» WHAT IS BEING ASKED: Please give back the listing below word for word, without the images.
=== Begin Enclosure ===
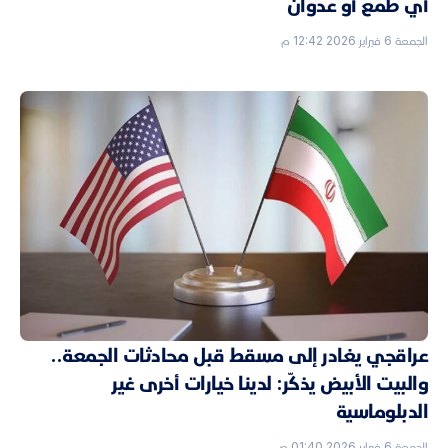
أي طمع أو عدوان
الجمعة 6 فبراير 2026 12:42 م
عراقجي يغادر إلى مسقط قبل محادثات الجمعة..
والبيت الأبيض يذكّر: لدينا خيارات أخرى غير
الدبلوماسية
الجمعة 6 فبراير 2026 01:40 ص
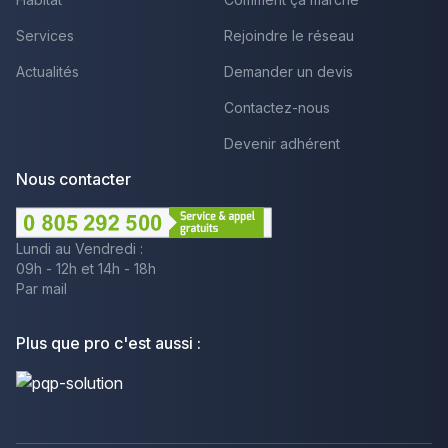
Services
Rejoindre le réseau
Actualités
Demander un devis
Contactez-nous
Devenir adhérent
Nous contacter
Lundi au Vendredi :
09h - 12h et 14h - 18h
Par mail
Plus que pro c'est aussi :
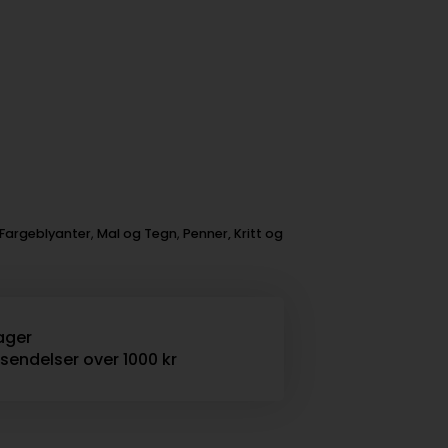
Fargeblyanter
,
Mal og Tegn
,
Penner, Kritt og
ager
rsendelser over 1000 kr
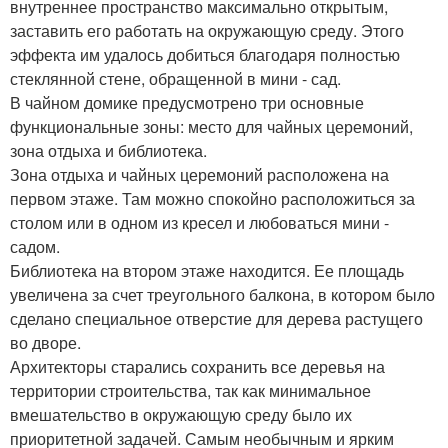
внутреннее пространство максимально открытым,
заставить его работать на окружающую среду. Этого
эффекта им удалось добиться благодаря полностью
стеклянной стене, обращенной в мини - сад.
В чайном домике предусмотрено три основные
функциональные зоны: место для чайных церемоний,
зона отдыха и библиотека.
Зона отдыха и чайных церемоний расположена на
первом этаже. Там можно спокойно расположиться за
столом или в одном из кресел и любоваться мини -
садом.
Библиотека на втором этаже находится. Ее площадь
увеличена за счет треугольного балкона, в котором было
сделано специальное отверстие для дерева растущего
во дворе.
Архитекторы старались сохранить все деревья на
территории строительства, так как минимальное
вмешательство в окружающую среду было их
приоритетной задачей. Самым необычным и ярким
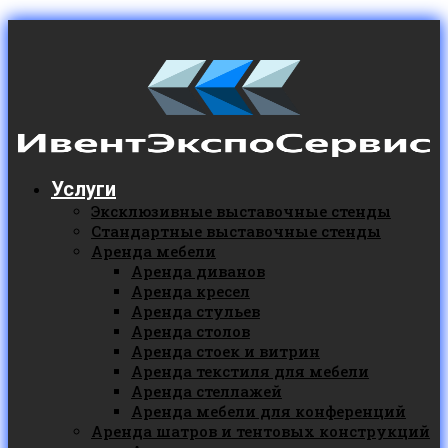
Услуги
Эксклюзивные выставочные стенды
Стандартные выставочные стенды
Аренда мебели
Аренда диванов
Аренда кресел
Аренда стульев
Аренда столов
Аренда стоек и витрин
Аренда текстиля для мебели
Аренда стеллажей
Аренда мебели для конференций
Аренда шатров и тентовых конструкций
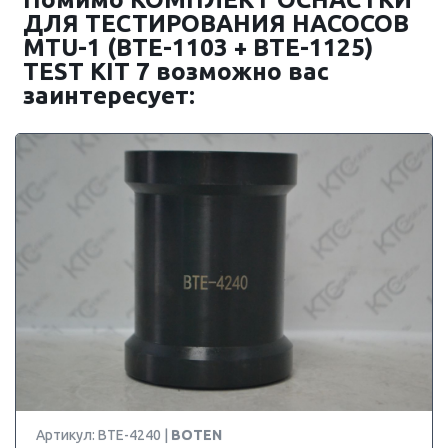
ДЛЯ ТЕСТИРОВАНИЯ НАСОСОВ
MTU-1 (BTE-1103 + BTE-1125)
TEST KIT 7 возможно вас
заинтересует:
Артикул: BTE-4240 |
BOTEN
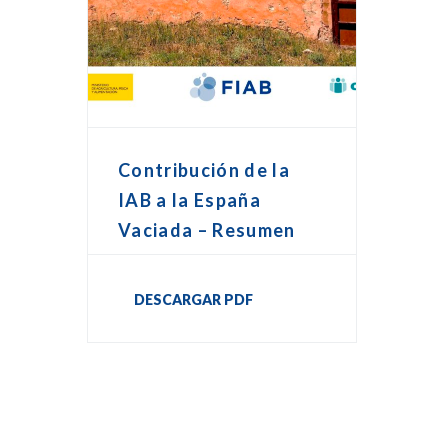
Contribución de la
IAB a la España
Vaciada – Resumen
DESCARGAR PDF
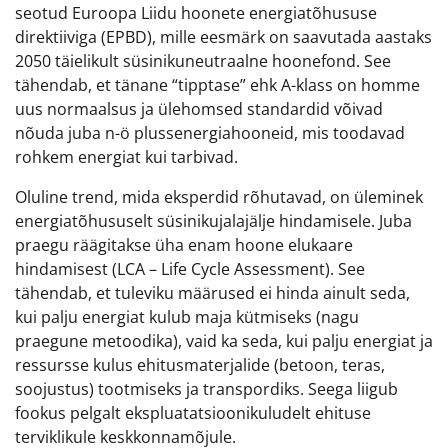
seotud Euroopa Liidu hoonete energiatõhususe
direktiiviga (EPBD), mille eesmärk on saavutada aastaks
2050 täielikult süsinikuneutraalne hoonefond. See
tähendab, et tänane “tipptase” ehk A-klass on homme
uus normaalsus ja ülehomsed standardid võivad
nõuda juba n-ö plussenergiahooneid, mis toodavad
rohkem energiat kui tarbivad.
Oluline trend, mida eksperdid rõhutavad, on üleminek
energiatõhususelt süsinikujalajälje hindamisele. Juba
praegu räägitakse üha enam hoone elukaare
hindamisest (LCA – Life Cycle Assessment). See
tähendab, et tuleviku määrused ei hinda ainult seda,
kui palju energiat kulub maja kütmiseks (nagu
praegune metoodika), vaid ka seda, kui palju energiat ja
ressursse kulus ehitusmaterjalide (betoon, teras,
soojustus) tootmiseks ja transpordiks. Seega liigub
fookus pelgalt ekspluatatsioonikuludelt ehituse
terviklikule keskkonnamõjule.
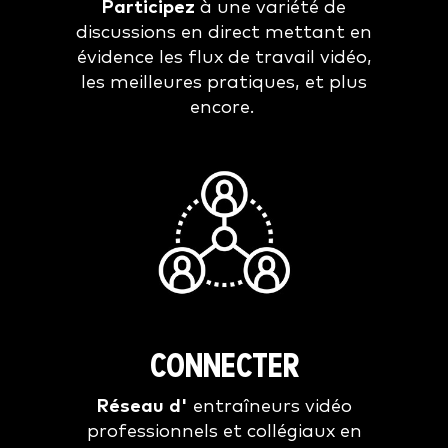
Participez
à une variété de
discussions en direct mettant en
évidence les flux de travail vidéo,
les meilleures pratiques, et plus
encore.
CONNECTER
Réseau d'
entraîneurs vidéo
professionnels et collégiaux en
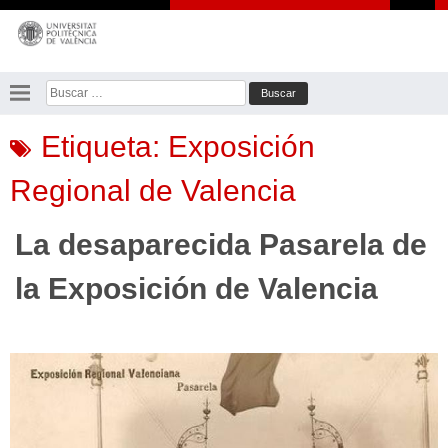
Saltar
al
contenido
Buscar:
Etiqueta:
Exposición
Regional de Valencia
La desaparecida Pasarela de
la Exposición de Valencia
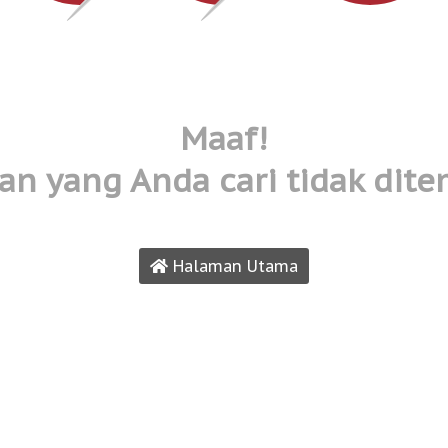
Maaf!
n yang Anda cari tidak dit
Halaman Utama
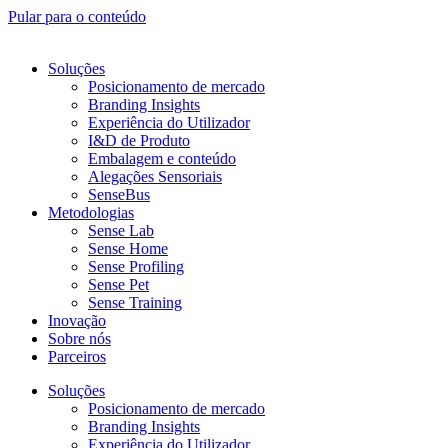
Pular para o conteúdo
Soluções
Posicionamento de mercado
Branding Insights
Experiência do Utilizador
I&D de Produto
Embalagem e conteúdo
Alegações Sensoriais
SenseBus
Metodologias
Sense Lab
Sense Home
Sense Profiling
Sense Pet
Sense Training
Inovação
Sobre nós
Parceiros
Soluções
Posicionamento de mercado
Branding Insights
Experiência do Utilizador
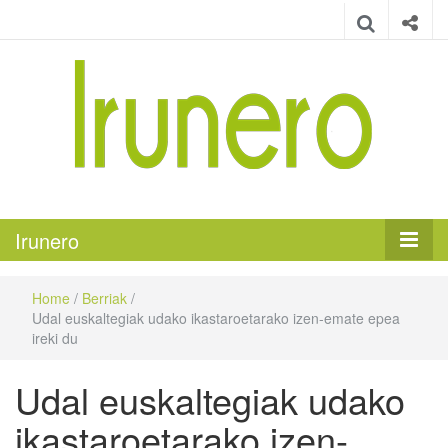
Irunero
Irungo euskarazko aldizkaria
Irunero
Home
/
Berriak
/
Udal euskaltegiak udako ikastaroetarako izen-emate epea
ireki du
Udal euskaltegiak udako
ikastaroetarako izen-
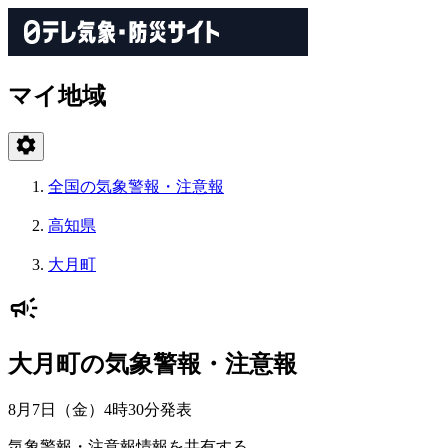
マイ地域
全国の気象警報・注意報
高知県
大月町
大月町の気象警報・注意報
8月7日（金）4時30分
発表
気象警報・注意報情報を共有する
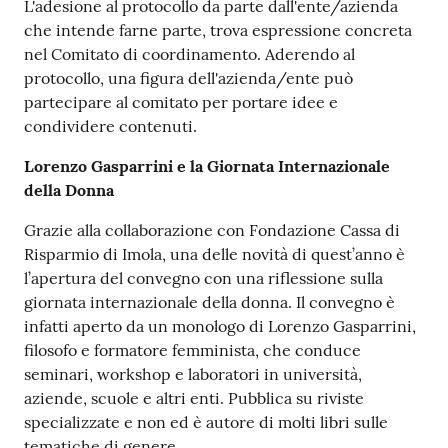
L'adesione al protocollo da parte dall'ente/azienda
che intende farne parte, trova espressione concreta
nel Comitato di coordinamento. Aderendo al
protocollo, una figura dell'azienda/ente può
partecipare al comitato per portare idee e
condividere contenuti.
Lorenzo Gasparrini e la Giornata Internazionale
della Donna
Grazie alla collaborazione con Fondazione Cassa di
Risparmio di Imola, una delle novità di quest’anno è
l’apertura del convegno con una riflessione sulla
giornata internazionale della donna. Il convegno è
infatti aperto da un monologo di Lorenzo Gasparrini,
filosofo e formatore femminista, che conduce
seminari, workshop e laboratori in università,
aziende, scuole e altri enti. Pubblica su riviste
specializzate e non ed è autore di molti libri sulle
tematiche di genere.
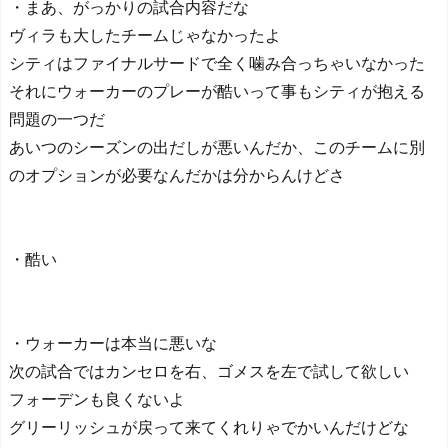
・まあ、がっかりの試合内容だな
ヴィラも大したチームじゃなかったよ
シティはファイナルサードで全く噛み合っちゃいなかった
それにウォーカーのプレーが酷いって事もシティが抱える
問題の一つだ
あいつのシーズンの出だしが悪いんだか、このチームに別
のオプションが必要なんだかは分からんけどさ
・酷い
・ウォーカーは本当に悪いな
次の試合ではカンセロを右、ゴメスを左で試して欲しい
フォーデンも良くないよ
グリーリッシュが戻って来てくれりゃでかいんだけどな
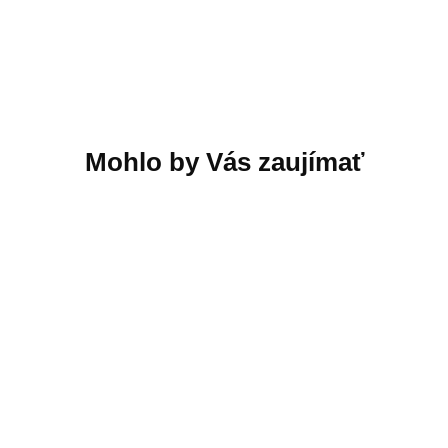
EVOLVEO Heat M30
Stabilizátor Baseus
Starter Pack, 2× múdra
Handheld Gimbal
termostatická hlavica
Stabilizer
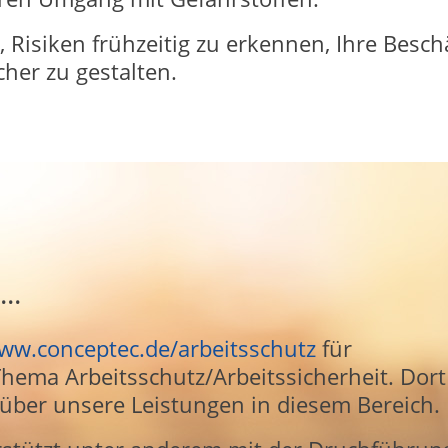
, Risiken frühzeitig zu erkennen, Ihre Besch
cher zu gestalten.
..
ww.conceptec.de/arbeitsschutz
für
hema Arbeitsschutz/Arbeitssicherheit. Dort
 über unsere Leistungen in diesem Bereich.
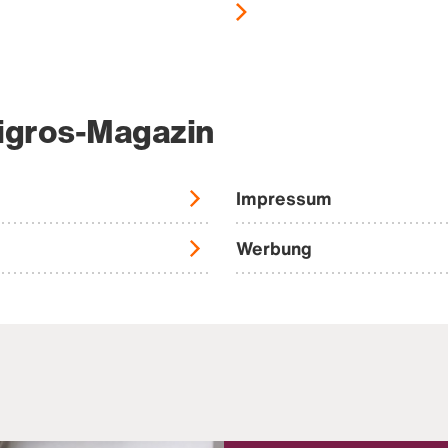
igros-Magazin
Impressum
Werbung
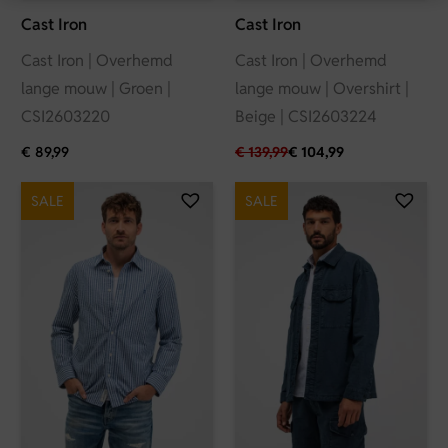
Cast Iron
Cast Iron
Cast Iron | Overhemd
Cast Iron | Overhemd
lange mouw | Groen |
lange mouw | Overshirt |
CSI2603220
Beige | CSI2603224
€
89,99
€
139,99
€
104,99
SALE
SALE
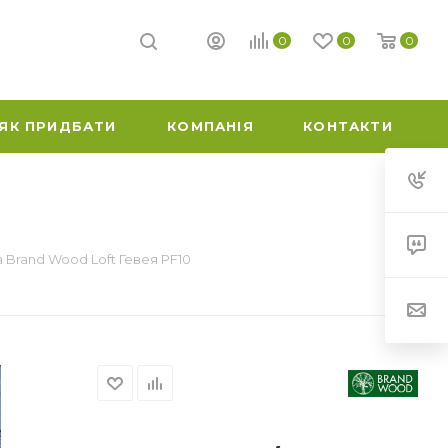
0
0
0
ЯК ПРИДБАТИ
КОМПАНІЯ
КОНТАКТИ
 Brand Wood Loft Гевея PF10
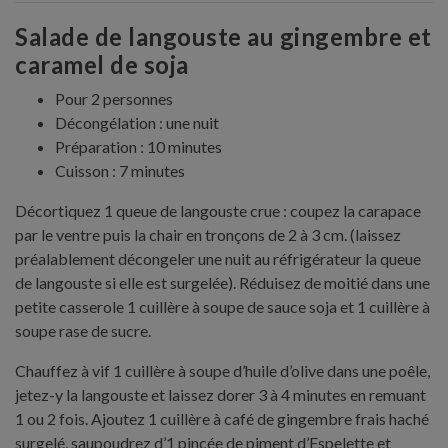
Salade de langouste au gingembre et
caramel de soja
Pour 2 personnes
Décongélation : une nuit
Préparation : 10 minutes
Cuisson : 7 minutes
Décortiquez 1 queue de langouste crue : coupez la carapace
par le ventre puis la chair en tronçons de 2 à 3 cm. (laissez
préalablement décongeler une nuit au réfrigérateur la queue
de langouste si elle est surgelée). Réduisez de moitié dans une
petite casserole 1 cuillère à soupe de sauce soja et 1 cuillère à
soupe rase de sucre.
Chauffez à vif 1 cuillère à soupe d’huile d’olive dans une poêle,
jetez-y la langouste et laissez dorer 3 à 4 minutes en remuant
1 ou 2 fois. Ajoutez 1 cuillère à café de gingembre frais haché
surgelé, saupoudrez d’1 pincée de piment d’Espelette et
=== End Enclosure ===
» ANSWER AREA:
أي طمع أو عدوان
الجمعة 6 فبراير 2026 12:42 م
عراقجي يغادر إلى مسقط قبل محادثات الجمعة..
والبيت الأبيض يذكّر: لدينا خيارات أخرى غير
الدبلوماسية
الجمعة 6 فبراير 2026 01:40 ص
Services
Rejoindre le réseau
Actualités
Demander un devis
Contactez-nous
Devenir adhérent
Nous contacter
Lundi au Vendredi :
09h - 12h et 14h - 18h
Par mail
Plus que pro c'est aussi :
Fargeblyanter
,
Mal og Tegn
,
Penner, Kritt og
ager
rsendelser over 1000 kr
внутреннее пространство максимально открытым,
заставить его работать на окружающую среду. Этого
эффекта им удалось добиться благодаря полностью
стеклянной стене, обращенной в мини - сад.
В чайном домике предусмотрено три основные
функциональные зоны: место для чайных церемоний,
зона отдыха и библиотека.
Зона отдыха и чайных церемоний расположена на
первом этаже. Там можно спокойно расположиться за
столом или в одном из кресел и любоваться мини -
садом.
Библиотека на втором этаже находится. Ее площадь
увеличена за счет треугольного балкона, в котором было
сделано специальное отверстие для дерева растущего
во дворе.
Архитекторы старались сохранить все деревья на
территории строительства, так как минимальное
вмешательство в окружающую среду было их
приоритетной задачей. Самым необычным и ярким
Услуги
Эксклюзивные выставочные стенды
Стандартные выставочные стенды
Аренда мебели
Аренда диванов
Аренда кресел
Аренда стульев
Аренда столов
Аренда стоек и витрин
Аренда текстиля для мебели
Аренда стеллажей
Аренда мебели для конференций
Аренда шатров и тентовых конструкций
ДЛЯ ТЕСТИРОВАНИЯ НАСОСОВ
MTU-1 (BTE-1103 + BTE-1125)
TEST KIT 7 возможно вас
заинтересует:
Артикул: BTE-4240 |
BOTEN
Contribución de la
IAB a la España
Vaciada – Resumen
DESCARGAR PDF
seotud Euroopa Liidu hoonete energiatõhususe
direktiiviga (EPBD), mille eesmärk on saavutada aastaks
2050 täielikult süsinikuneutraalne hoonefond. See
tähendab, et tänane “tipptase” ehk A-klass on homme
uus normaalsus ja ülehomsed standardid võivad
nõuda juba n-ö plussenergiahooneid, mis toodavad
rohkem energiat kui tarbivad.
Oluline trend, mida eksperdid rõhutavad, on üleminek
energiatõhususelt süsinikujalajälje hindamisele. Juba
praegu räägitakse üha enam hoone elukaare
hindamisest (LCA – Life Cycle Assessment). See
tähendab, et tuleviku määrused ei hinda ainult seda,
kui palju energiat kulub maja kütmiseks (nagu
praegune metoodika), vaid ka seda, kui palju energiat ja
ressursse kulus ehitusmaterjalide (betoon, teras,
soojustus) tootmiseks ja transpordiks. Seega liigub
fookus pelgalt ekspluatatsioonikuludelt ehituse
terviklikule keskkonnamõjule.
Participez
à une variété de
discussions en direct mettant en
évidence les flux de travail vidéo,
les meilleures pratiques, et plus
encore.
CONNECTER
Réseau d'
entraîneurs vidéo
professionnels et collégiaux en
Saltar
al
contenido
Buscar:
Etiqueta:
Exposición
Regional de Valencia
La desaparecida Pasarela de
la Exposición de Valencia
Maaf!
n yang Anda cari tidak dit
Halaman Utama
Pular para o conteúdo
Soluções
Posicionamento de mercado
Branding Insights
Experiência do Utilizador
I&D de Produto
Embalagem e conteúdo
Alegações Sensoriais
SenseBus
Metodologias
Sense Lab
Sense Home
Sense Profiling
Sense Pet
Sense Training
Inovação
Sobre nós
Parceiros
Soluções
Posicionamento de mercado
Branding Insights
Experiência do Utilizador
Irunero
Irungo euskarazko aldizkaria
Irunero
Home
/
Berriak
/
Udal euskaltegiak udako ikastaroetarako izen-emate epea
ireki du
Udal euskaltegiak udako
ikastaroetarako izen-
マイ地域
全国の気象警報・注意報
高知県
大月町
大月町の気象警報・注意報
8月7日（金）4時30分
発表
気象警報・注意報情報を共有する
L'adesione al protocollo da parte dall'ente/azienda
che intende farne parte, trova espressione concreta
nel Comitato di coordinamento. Aderendo al
protocollo, una figura dell'azienda/ente può
partecipare al comitato per portare idee e
condividere contenuti.
Lorenzo Gasparrini e la Giornata Internazionale
della Donna
Grazie alla collaborazione con Fondazione Cassa di
Risparmio di Imola, una delle novità di quest’anno è
l’apertura del convegno con una riflessione sulla
giornata internazionale della donna. Il convegno è
infatti aperto da un monologo di Lorenzo Gasparrini,
filosofo e formatore femminista, che conduce
seminari, workshop e laboratori in università,
aziende, scuole e altri enti. Pubblica su riviste
specializzate e non ed è autore di molti libri sulle
tematiche di genere.
・まあ、がっかりの試合内容だな
ヴィラも大したチームじゃなかったよ
シティはファイナルサードで全く噛み合っちゃいなかった
それにウォーカーのプレーが酷いって事もシティが抱える
問題の一つだ
あいつのシーズンの出だしが悪いんだか、このチームに別
のオプションが必要なんだかは分からんけどさ
・酷い
・ウォーカーは本当に悪いな
次の試合ではカンセロを右、ゴメスを左で試して欲しい
フォーデンも良くないよ
グリーリッシュが戻って来てくれりゃでかいんだけどな
EVOLVEO Heat M30
Stabilizátor Baseus
Starter Pack, 2× múdra
Handheld Gimbal
termostatická hlavica
Stabilizer
, Risiken frühzeitig zu erkennen, Ihre Besch
cher zu gestalten.
..
ww.conceptec.de/arbeitsschutz
für
hema Arbeitsschutz/Arbeitssicherheit. Dort
 über unsere Leistungen in diesem Bereich.
igros-Magazin
Impressum
Werbung
Cast Iron
Cast Iron
Cast Iron | Overhemd
Cast Iron | Overhemd
lange mouw | Groen |
lange mouw | Overshirt |
CSI2603220
Beige | CSI2603224
€
89,99
€
139,99
€
104,99
SALE
SALE
0
0
0
ЯК ПРИДБАТИ
КОМПАНІЯ
КОНТАКТИ
 Brand Wood Loft Гевея PF10
Salade de langouste au gingembre et
caramel de soja
Pour 2 personnes
Décongélation : une nuit
Préparation : 10 minutes
Cuisson : 7 minutes
Décortiquez 1 queue de langouste crue : coupez la carapace
par le ventre puis la chair en tronçons de 2 à 3 cm. (laissez
préalablement décongeler une nuit au réfrigérateur la queue
de langouste si elle est surgelée). Réduisez de moitié dans une
petite casserole 1 cuillère à soupe de sauce soja et 1 cuillère à
soupe rase de sucre.
Chauffez à vif 1 cuillère à soupe d’huile d’olive dans une poêle,
jetez-y la langouste et laissez dorer 3 à 4 minutes en remuant
1 ou 2 fois. Ajoutez 1 cuillère à café de gingembre frais haché
surgelé, saupoudrez d’1 pincée de piment d’Espelette et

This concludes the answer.